%%

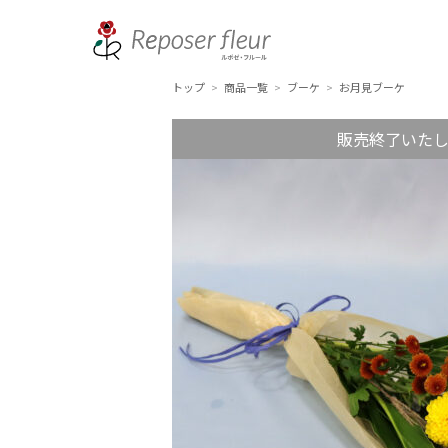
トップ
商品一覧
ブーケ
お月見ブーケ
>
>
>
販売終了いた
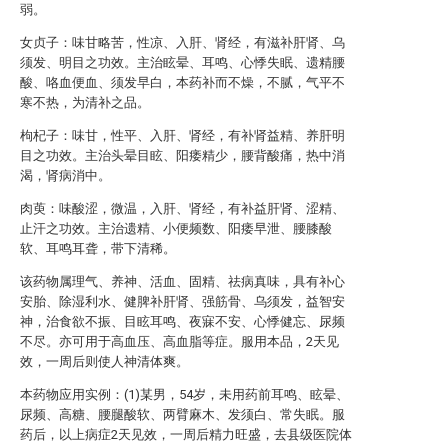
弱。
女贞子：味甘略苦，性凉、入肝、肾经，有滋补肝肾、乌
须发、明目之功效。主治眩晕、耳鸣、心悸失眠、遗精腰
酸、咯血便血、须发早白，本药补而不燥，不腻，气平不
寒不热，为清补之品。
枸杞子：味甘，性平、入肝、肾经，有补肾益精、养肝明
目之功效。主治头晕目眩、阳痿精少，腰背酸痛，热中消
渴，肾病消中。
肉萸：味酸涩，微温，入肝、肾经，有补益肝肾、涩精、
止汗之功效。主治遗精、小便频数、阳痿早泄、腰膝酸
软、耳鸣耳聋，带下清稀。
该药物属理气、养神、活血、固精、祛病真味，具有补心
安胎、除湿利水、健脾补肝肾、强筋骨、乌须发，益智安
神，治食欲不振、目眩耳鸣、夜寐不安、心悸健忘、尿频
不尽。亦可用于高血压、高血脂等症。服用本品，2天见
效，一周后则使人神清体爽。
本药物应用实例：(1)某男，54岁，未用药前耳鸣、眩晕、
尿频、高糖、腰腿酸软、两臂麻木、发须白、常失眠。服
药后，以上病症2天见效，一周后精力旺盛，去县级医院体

%%
%%

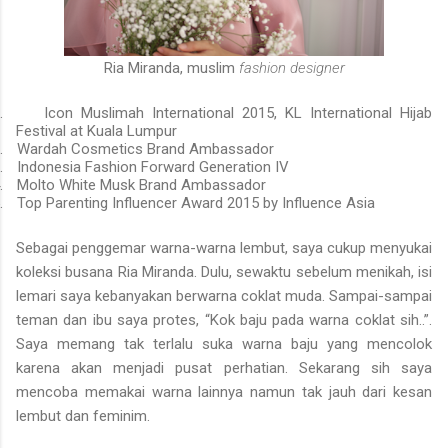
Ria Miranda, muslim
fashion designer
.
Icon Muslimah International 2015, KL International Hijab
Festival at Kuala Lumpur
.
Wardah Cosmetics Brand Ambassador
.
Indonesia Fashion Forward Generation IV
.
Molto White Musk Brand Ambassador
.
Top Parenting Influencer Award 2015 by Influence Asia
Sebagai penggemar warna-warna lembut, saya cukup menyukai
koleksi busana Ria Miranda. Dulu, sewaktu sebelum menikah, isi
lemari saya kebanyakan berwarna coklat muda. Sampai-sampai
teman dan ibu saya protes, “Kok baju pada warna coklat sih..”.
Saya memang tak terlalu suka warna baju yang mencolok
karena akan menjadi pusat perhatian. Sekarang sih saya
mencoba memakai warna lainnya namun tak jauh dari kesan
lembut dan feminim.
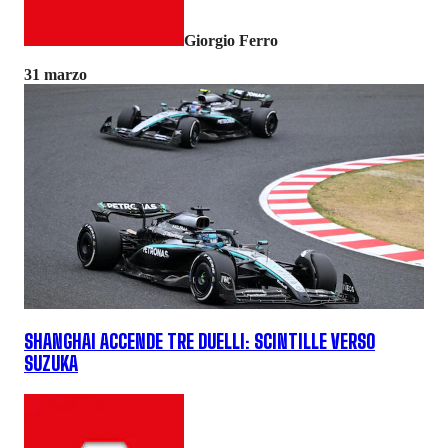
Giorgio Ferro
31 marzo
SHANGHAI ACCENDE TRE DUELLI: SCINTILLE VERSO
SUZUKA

%%

## Instructions for the task
Where a line of the data holds "Ambassador", show that line.

## Reply to the task
Wardah Cosmetics Brand Ambassador
Molto White Musk Brand Ambassador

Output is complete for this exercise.